National Review's Victor Davis Hanson similarly warned against Islamist influence. "Islamists may eventually hijack the popular outrage against authoritarianism," Hanson wrote, but "there will probably be no such popular violent unrest in Iraq where an elected and popular government is legitimate."
The evocation of Iraq here is ironic, given that the Iraq War helped create the region's first Islamist-dominated government. Though undertaken as part of an effort to stem the growing influence of political Islam, the Iraq War resulted in a government dominated by Shia Islamist parties like the Da'wa, the Sadrists, and the Islamic Supreme Council of Iraq (ISCI). Notwithstanding the rather humorous attempts of some neocons to argue that the Egyptian protests vindicate the Iraq War, the one area in which the new Iraq could plausibly provide a model for the region -- enabling Islamists to govern -- is one that the war's architects absolutely did not intend.
The inability to develop a coherent approach to the fact of political Islam was a big part of what discombobulated the Bush administration's "freedom agenda." Both the Egyptian Muslim Brotherhood and Hamas -- the Brotherhood's Palestinian affiliate -- effectively exploited the U.S. war in Iraq for political profit, achieving substantial electoral gains in 2005 and 2006. The Bush administration responded by reversing its tentative steps toward democracy promotion in the region, standing by as Mubarak once again jailed opposition figures, and supporting a disastrous coup attempt in Palestine that resulted in Hamas taking over the Gaza Strip.

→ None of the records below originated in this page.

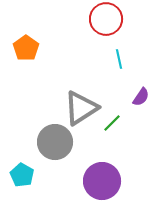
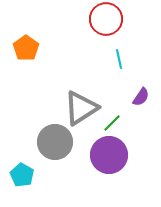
purple circle: moved 7 px right, 26 px up
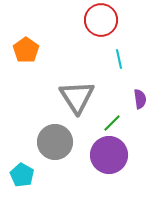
red circle: moved 5 px left, 1 px down
orange pentagon: moved 2 px down
purple semicircle: moved 1 px left, 2 px down; rotated 42 degrees counterclockwise
gray triangle: moved 4 px left, 11 px up; rotated 30 degrees counterclockwise
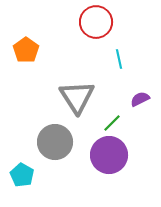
red circle: moved 5 px left, 2 px down
purple semicircle: rotated 108 degrees counterclockwise
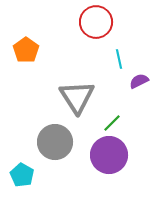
purple semicircle: moved 1 px left, 18 px up
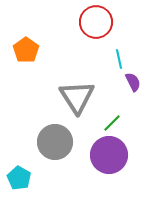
purple semicircle: moved 6 px left, 1 px down; rotated 90 degrees clockwise
cyan pentagon: moved 3 px left, 3 px down
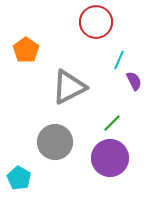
cyan line: moved 1 px down; rotated 36 degrees clockwise
purple semicircle: moved 1 px right, 1 px up
gray triangle: moved 8 px left, 10 px up; rotated 36 degrees clockwise
purple circle: moved 1 px right, 3 px down
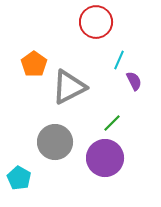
orange pentagon: moved 8 px right, 14 px down
purple circle: moved 5 px left
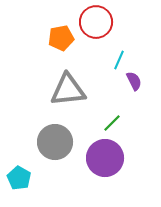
orange pentagon: moved 27 px right, 26 px up; rotated 25 degrees clockwise
gray triangle: moved 1 px left, 3 px down; rotated 21 degrees clockwise
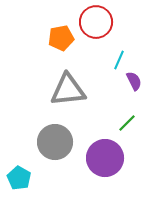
green line: moved 15 px right
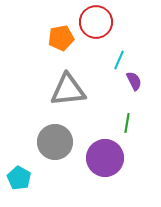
green line: rotated 36 degrees counterclockwise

Getting our approach to Islamism right will be a key element of our relationship with the changing region. "Political Islam is the single most active political force in the Middle East today," wrote the Brookings Institution's Shadi Hamid in a January 2010 report. While noting the variety of approaches and doctrines cast together under the heading "Islamist," according to Hamid, "The future of relations between Western nations and the Middle East may be largely determined by the degree to which the former engage non-violent Islamist parties in a broad dialogue over shared interests and objectives."

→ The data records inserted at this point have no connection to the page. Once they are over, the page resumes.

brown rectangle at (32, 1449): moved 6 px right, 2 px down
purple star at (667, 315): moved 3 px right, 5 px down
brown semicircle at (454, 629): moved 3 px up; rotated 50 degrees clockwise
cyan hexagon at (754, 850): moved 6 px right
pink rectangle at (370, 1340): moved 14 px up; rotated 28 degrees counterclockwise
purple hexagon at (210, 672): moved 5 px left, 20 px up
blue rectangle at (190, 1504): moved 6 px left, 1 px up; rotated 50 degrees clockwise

Given the amount of right-wing energy being spent scaring Americans about extremist Muslims under their beds and "creeping Sharia" phantoms in their closets, such a shift in posture toward engaging with Islamists is far easier talked about than implemented. But this is a policy fight that the administration must take on. Casting "Islamism" writ large as inherently violent and irretrievably hostile to democracy is not only incorrect; it also strategically short-sighted. It deprives us of a potentially valuable tool for isolating and dividing violent Islamists like al-Qaeda, with whom we have nothing to talk about, from nonviolent ones like the Muslim Brotherhood, with whom we very possibly do.

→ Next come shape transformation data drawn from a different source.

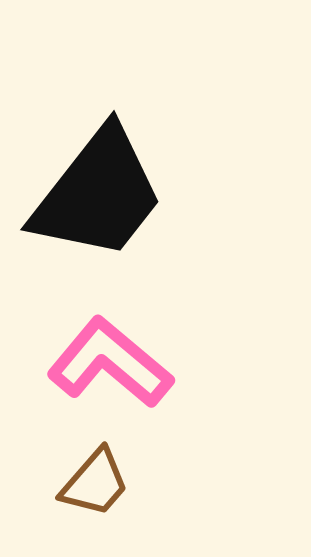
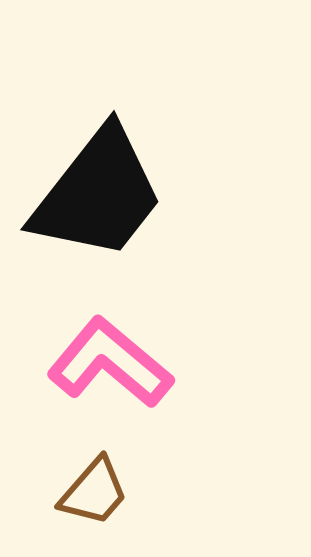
brown trapezoid: moved 1 px left, 9 px down
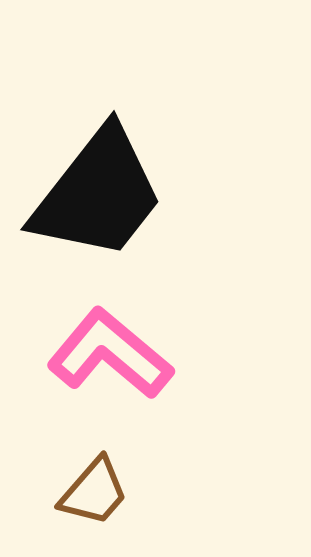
pink L-shape: moved 9 px up
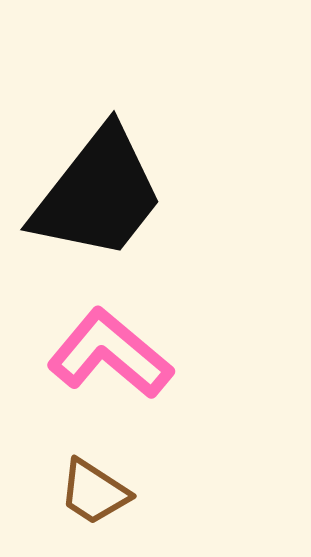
brown trapezoid: rotated 82 degrees clockwise
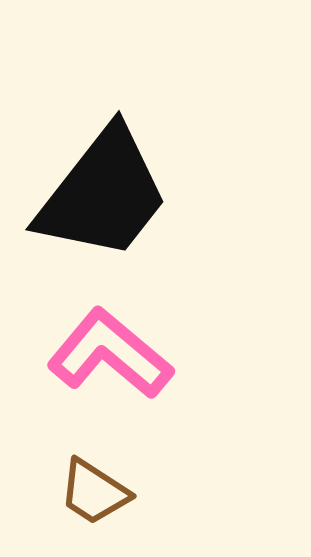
black trapezoid: moved 5 px right
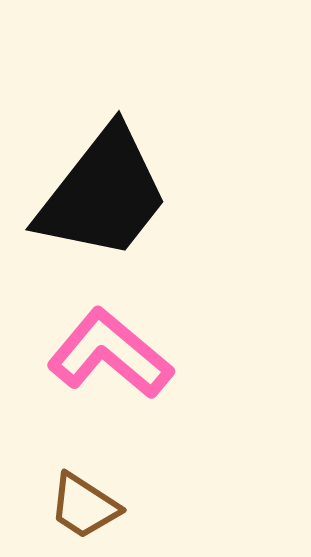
brown trapezoid: moved 10 px left, 14 px down
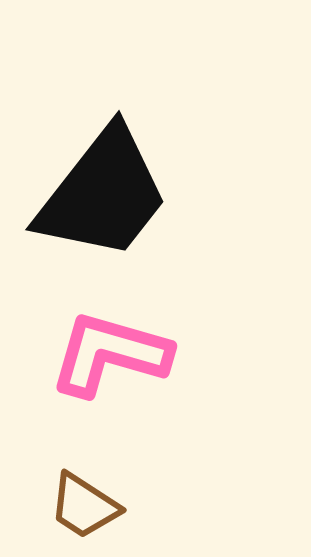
pink L-shape: rotated 24 degrees counterclockwise
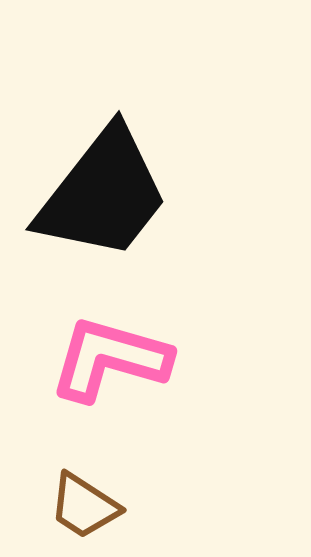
pink L-shape: moved 5 px down
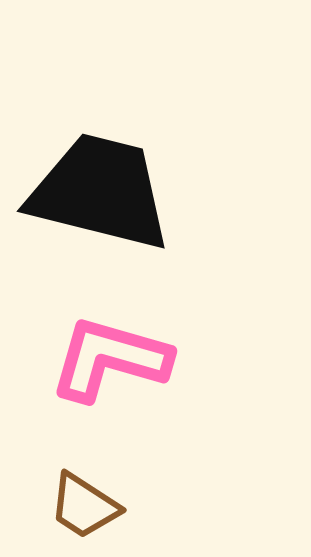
black trapezoid: moved 3 px left, 2 px up; rotated 114 degrees counterclockwise
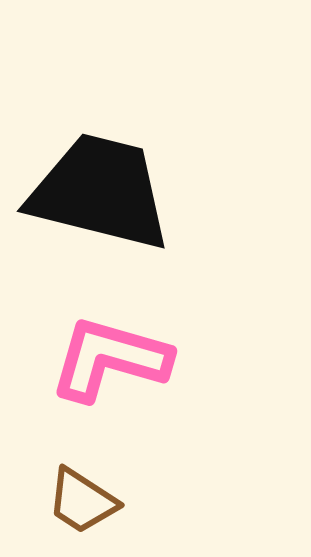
brown trapezoid: moved 2 px left, 5 px up
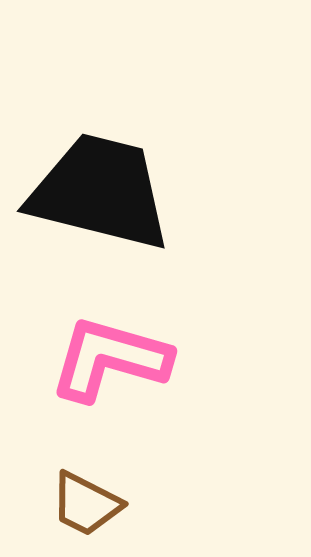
brown trapezoid: moved 4 px right, 3 px down; rotated 6 degrees counterclockwise
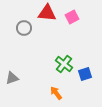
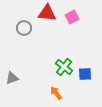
green cross: moved 3 px down
blue square: rotated 16 degrees clockwise
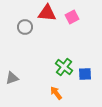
gray circle: moved 1 px right, 1 px up
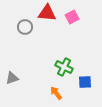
green cross: rotated 12 degrees counterclockwise
blue square: moved 8 px down
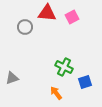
blue square: rotated 16 degrees counterclockwise
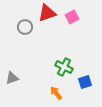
red triangle: rotated 24 degrees counterclockwise
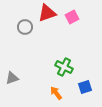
blue square: moved 5 px down
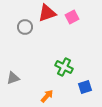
gray triangle: moved 1 px right
orange arrow: moved 9 px left, 3 px down; rotated 80 degrees clockwise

The events in Egypt should be seen as more than simply a moment of crisis for a U.S. ally -- they represent an opportunity to begin to rethink America's relationship with the peoples of the Middle East. Political Islam will continue to play a part in that relationship, like it or not. President Obama seemed to recognize this in his 2009 Cairo speech, and it's time that he acts upon it. To be clear: We should be under no illusions that Islamists are merely liberals in disguise. They hold many views that many Americans (and many Egyptians) find retrograde, but they are a fact of political life in the Middle East. The U.S. doesn't have the ability to make Islamism disappear, but we can choose to help develop pluralistic systems that can accommodate religiously oriented political actors while securing all peoples' basic rights. If we're serious about democracy, there's no other option.